Here is where I get philosophical. When I discovered her bloody poop and frantically searched for what to do, I prayed desperately, "Dear God, please don't let her die; please don't let her die..." Thoughts of Lifa's severe engorgement with no lambs to feed; the thought of Renauld's last offspring slipping so quickly through my fingers; the thought of a second wee grave... I prayed intensely, fervently...
Then a thought came into my mind. I was reminded of the nature of God who I don't believe is some indifferent being who will only respond if I pray intensely enough. I did not need to pray desperately. Me, the lamb, we were both in God's hands and God knew my heart. My love, my devotion was all there in my actions. I didn't need to be constantly visualizing healing energy. Healing energy was all around me.

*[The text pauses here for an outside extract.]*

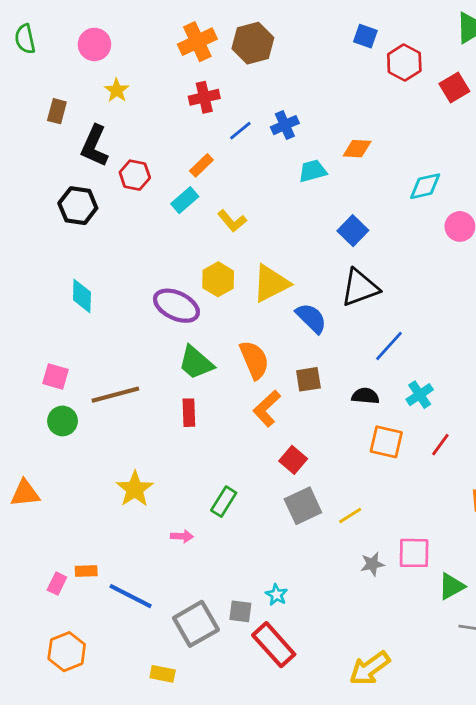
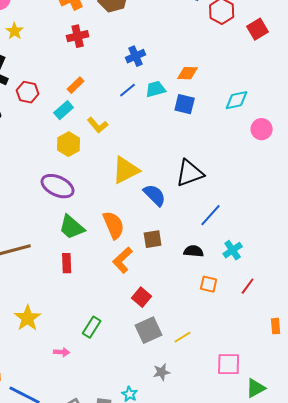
blue line: (240, 131) -> (128, 90), moved
blue square: (353, 231) -> (185, 104), moved, turned -30
yellow hexagon: (218, 279) -> (69, 144), moved
orange square: (386, 442) -> (209, 284), size x0.7
gray star: (372, 564) -> (162, 372), moved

I was reminded once again that "my ways are not your ways" and despite my desperate wishes, these two little lambs had their own destinies. Maybe that little black lamb (whom Eryn called Black Betty and I called Baby Baba Yaga) needed simply to experience being loved? And she was loved in her brief life by my husband, by my niece and nephew, by my daughter and by me.
I realized that all that was required of me was to be kind. My energy shifted. No longer were my efforts a desperate bid for her life but simply a kindness. Whether she lived or died, I wanted to do all in my power to be kind to her, to love her, to let her know how important she was to me. Whether she lived or died was not in my control but a Power greater than mine and in the soul of the little white lamb. Guilt, desperation, sadness, all left and a quiet calm filled the room.
And so I ministered to my wee lamb from my heart with love for her and myself and faith in the flow of life - not faith that she would live or that my techniques would work. But trust that I was doing my best and an understanding that we were on this journey together - maybe for only a few hours more or days or months or years. Whatever it was, was okay. Her death would not be a failure or a punishment but part of the eternal flow of life. And so far she lives. And she's getting pretty hard to catch.
I think we need a name. She comes from a line of identical white ewes. Her great grandmother is Snowflake, her grandmother is Eirina and her mother is Lifa. Suggestions?
1 comment:
Beautiful, Andrea. What a gift of grace these things you've learned caring for animals. Reading your story reminds me that when we're open to grace it is right there. Thank you for sharing that, I'll remember your words when I need them with my own animals.